━━━ Records for this task ━━━

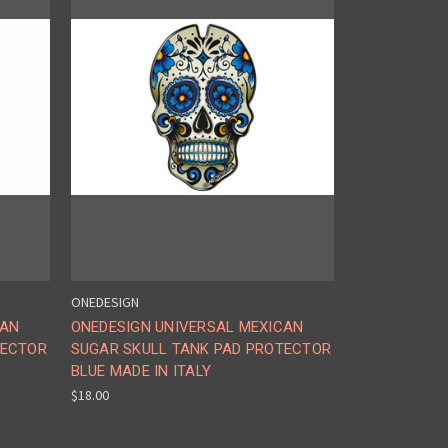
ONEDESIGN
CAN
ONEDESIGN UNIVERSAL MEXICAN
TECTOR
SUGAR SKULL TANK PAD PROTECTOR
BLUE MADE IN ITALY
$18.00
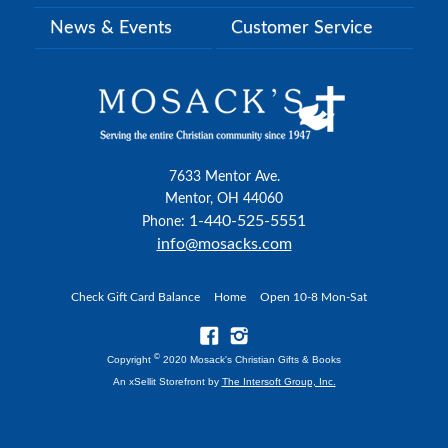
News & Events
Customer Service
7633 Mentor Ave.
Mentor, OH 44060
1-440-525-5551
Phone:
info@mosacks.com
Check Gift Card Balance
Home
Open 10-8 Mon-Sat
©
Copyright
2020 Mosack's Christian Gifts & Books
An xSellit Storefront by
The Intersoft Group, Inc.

━━━

**Exercise:** Pick out the lines above containing the word "ONEDESIGN", then copy them.

**Response to the task:**
ONEDESIGN
ONEDESIGN UNIVERSAL MEXICAN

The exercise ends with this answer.